GOAL OF THE EXERCISE
All lines of the material below that include the string "kohvioad" are to be copied.

━━━━━ DATA EXTRACTS

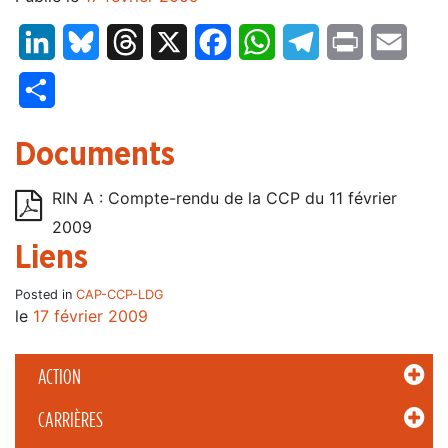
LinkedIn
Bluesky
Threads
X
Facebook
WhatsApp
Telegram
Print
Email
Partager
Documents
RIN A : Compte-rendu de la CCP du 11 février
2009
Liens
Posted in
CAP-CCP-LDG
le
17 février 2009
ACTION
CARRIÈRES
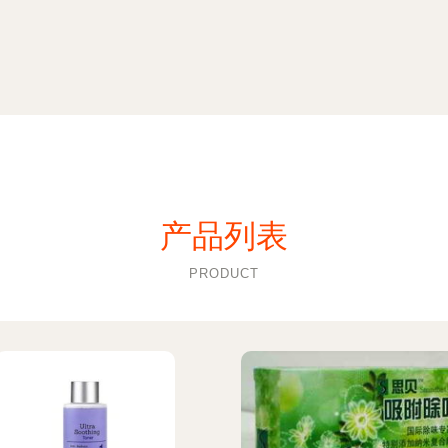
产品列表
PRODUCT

━━━━━━━━━━
━━━━━ DATA EXTRACTS

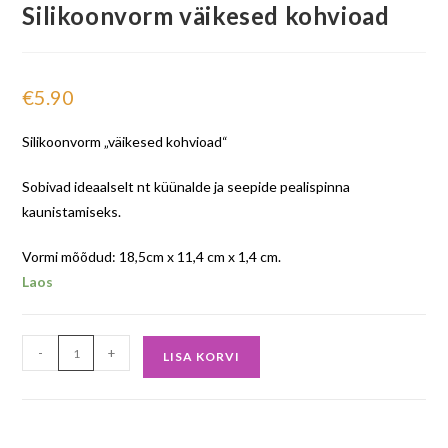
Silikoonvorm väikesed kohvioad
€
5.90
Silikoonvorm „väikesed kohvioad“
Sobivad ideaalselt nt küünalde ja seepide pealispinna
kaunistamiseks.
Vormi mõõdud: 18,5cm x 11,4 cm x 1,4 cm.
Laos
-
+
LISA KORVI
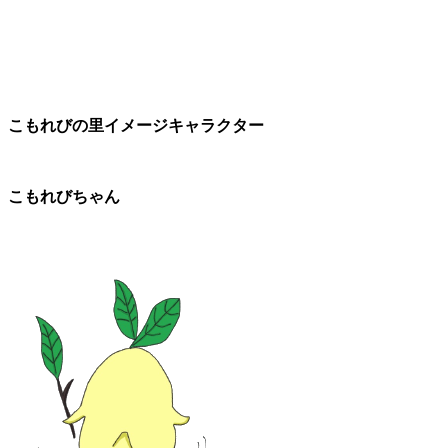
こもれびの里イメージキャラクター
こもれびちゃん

━━━━━━━━━━

ANSWER SPACE
Silikoonvorm väikesed kohvioad
Silikoonvorm „väikesed kohvioad“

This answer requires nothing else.